How to: lineage designation
So you think you've identified a new lineage? The following is a step-by-step guide of how to add your new lineage to the growing list of lineages we maintain and can then be assigned using pangolin.
Refer to the Pango lineage guide to check if your cluster fits the new lineage guidelines.
Go to the github.com/cov-lineages/pango-designation repository, shown below. Notice the lineage_notes.txt and lineages.csv files. These include the latest set of manually curated lineage designations.
It may well be that others have also noticed this new lineage and have already requested it. It's a good idea to check the issues list and the latest tagged releases to ensure your new lineage doesn't already exist
Use the example issue to create a new issue describing why your cluster should be a new lineage and presenting evidence to support the lineage designation, potentially in the form of a phylogenetic tree. Note that your sequences need to be on GISAID to be added to the lineage scheme and you must provide a list of sequence names or GISAID IDs that we can match to the database. Ideally, sequences can be identified using the format consistent with the lineages.csv file.
If your lineage proposal fits in with the lineage scheme, the following steps will take place:
A lineage name will be designated to your proposed lineage (or confirmed if you've suggested one). This name and your description will be added to the lineage_notes.txt file, and the sequence names you provide and the new lineage designation will be appended to the lineages.csv file.
A new release will be tagged at github.com/cov-lineages/pango-designation. Small lineage updates will get a minor release tag, whereas more large-scale designations will get a major tag.
This new set of designations will be input into the pangoLEARN training pipeline and run on the latest GISAID data. The information input is the sequence_name and the lineage designation. These will be matched up to the sequences on GISAID, so it is important for the correct names to be provided.
Issues we've encountered previously are different treatment of spaces in sequence names.
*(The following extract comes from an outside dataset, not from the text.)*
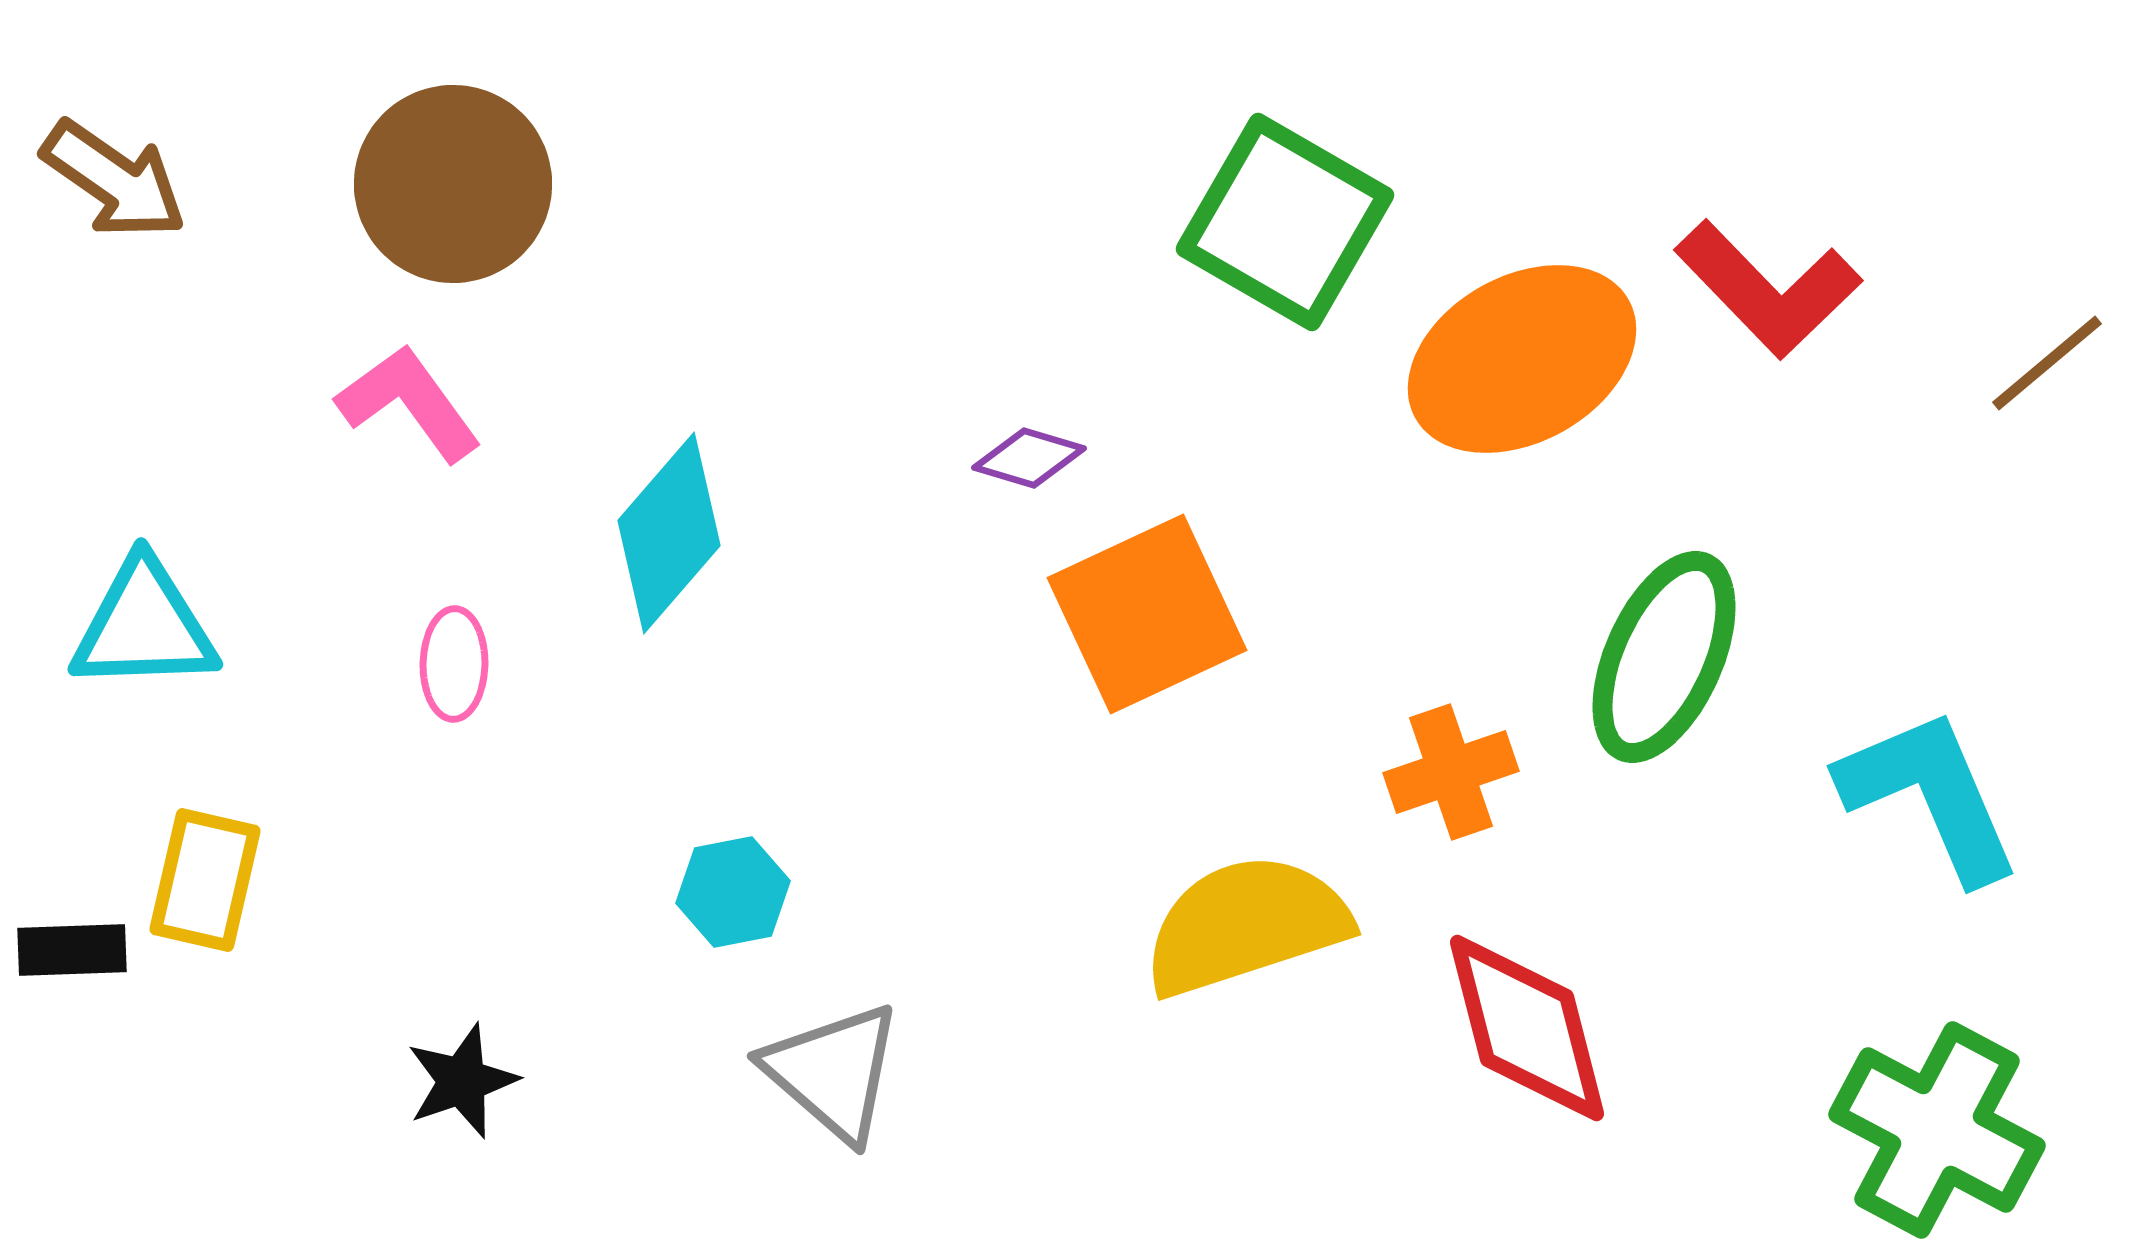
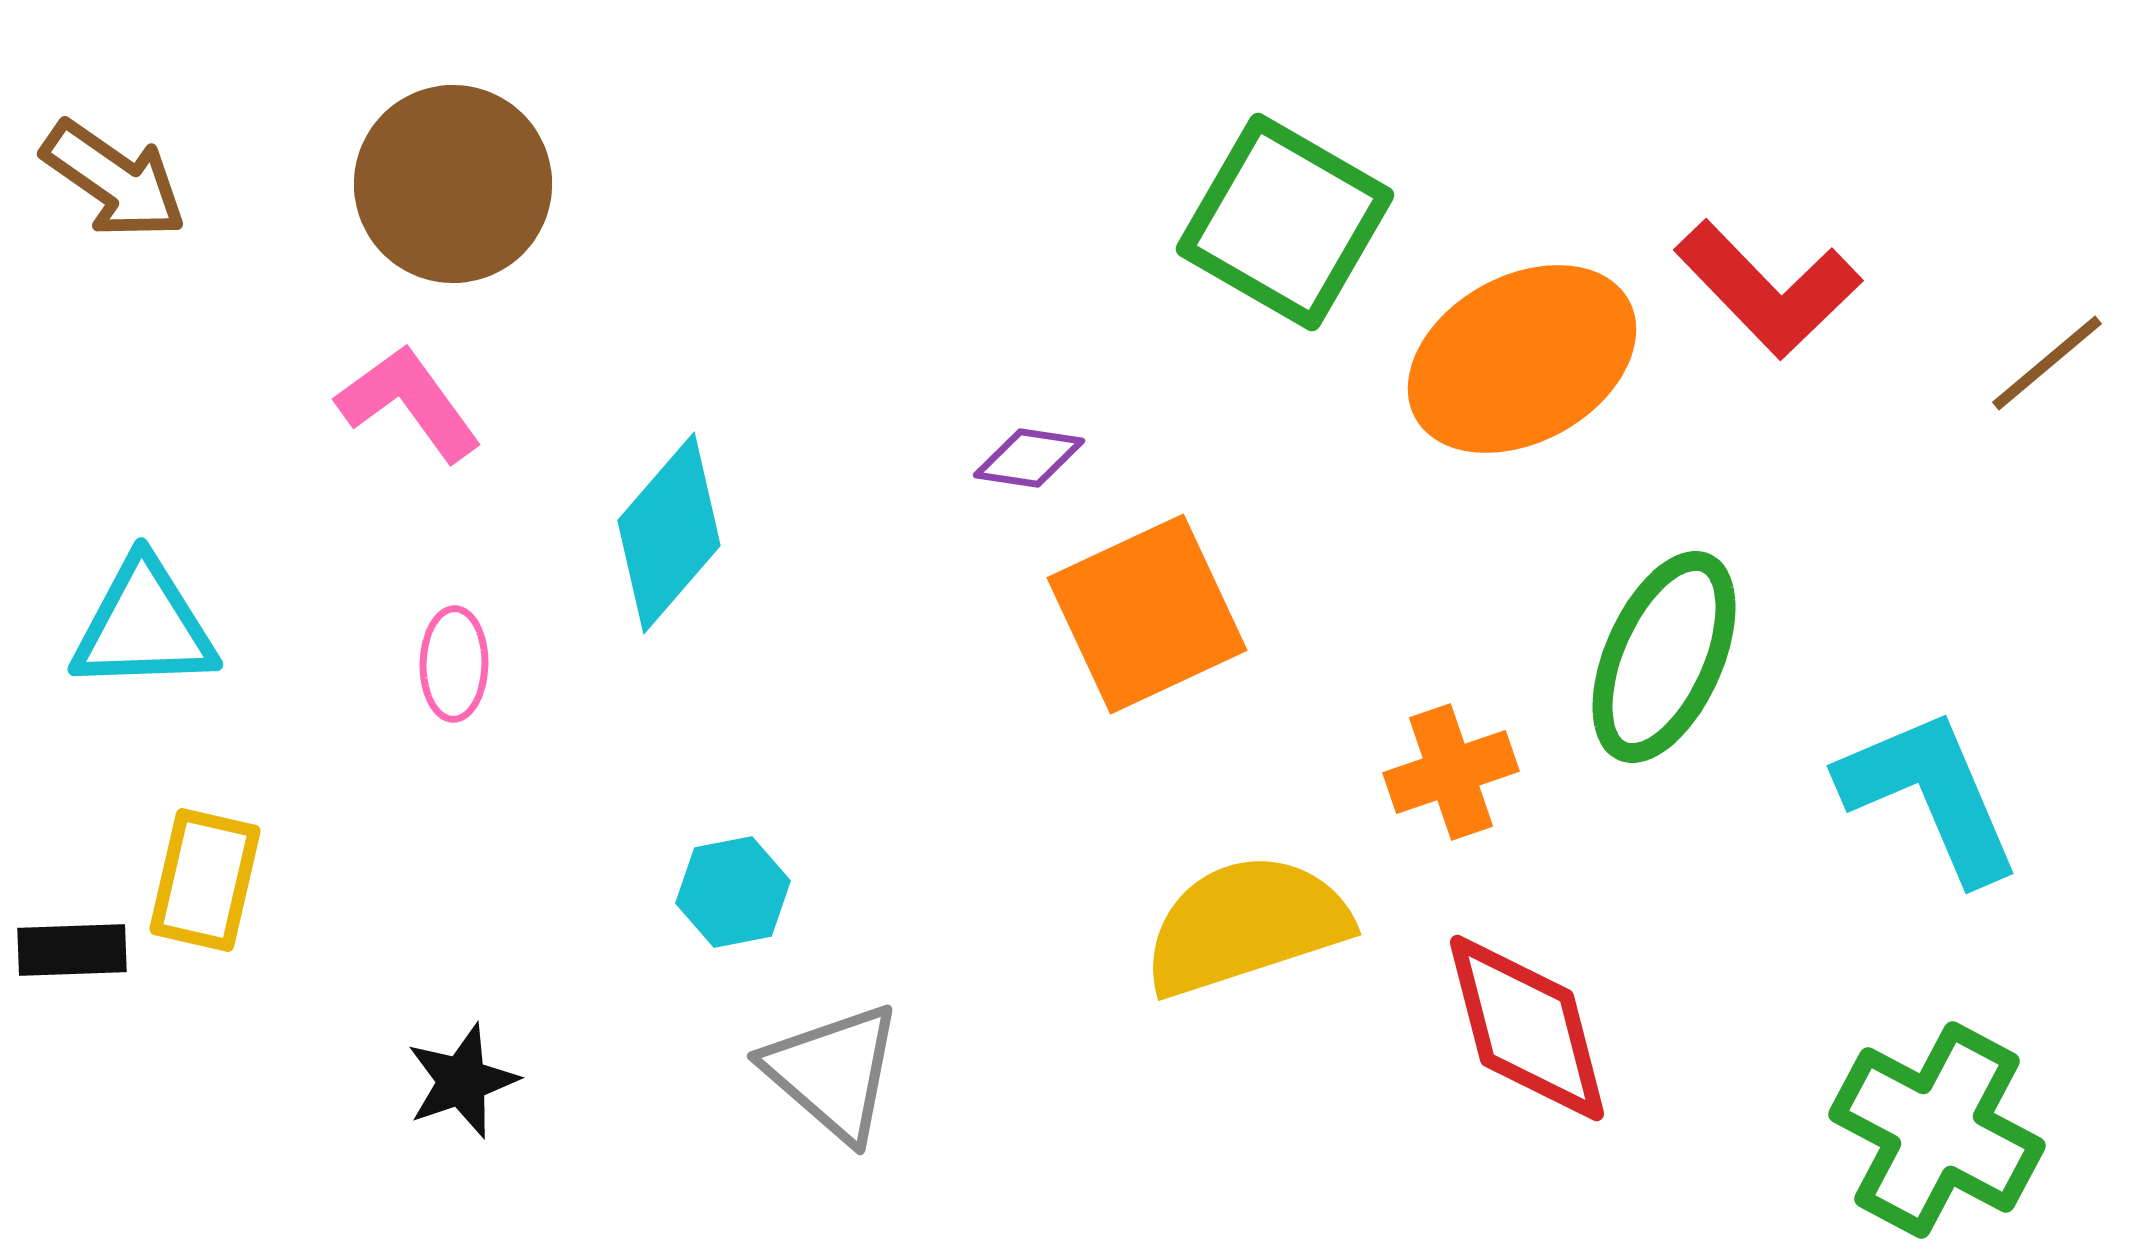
purple diamond: rotated 8 degrees counterclockwise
For example on GISAID may output sequence name `South Africa/XXXXX/2020`, as spaces are not tolerated in fasta headers, our standard is to replace spaces with an underscore, creating `South_Africa/XXXXX/2020`. We have some checks in place in the pipeline for these edge cases, however please take case to avoid systematic changes to names that may unexpectedly interfere with our ability to match names to sequences.
When the model completes training, the updated files are pushed to the pangoLEARN repository and a new pangoLEARN release is tagged. These new model files will be able to assign genomes similar to those in your new lineage that lineage designation. More information about how the pangoLEARN model training and assignment works can be found in the pangolin documentation.
The information on the cov-lineages.org website is updated once daily, always with the latest designations and assignments. Within 24 hours you should be able to find your new lineage reflected on the website.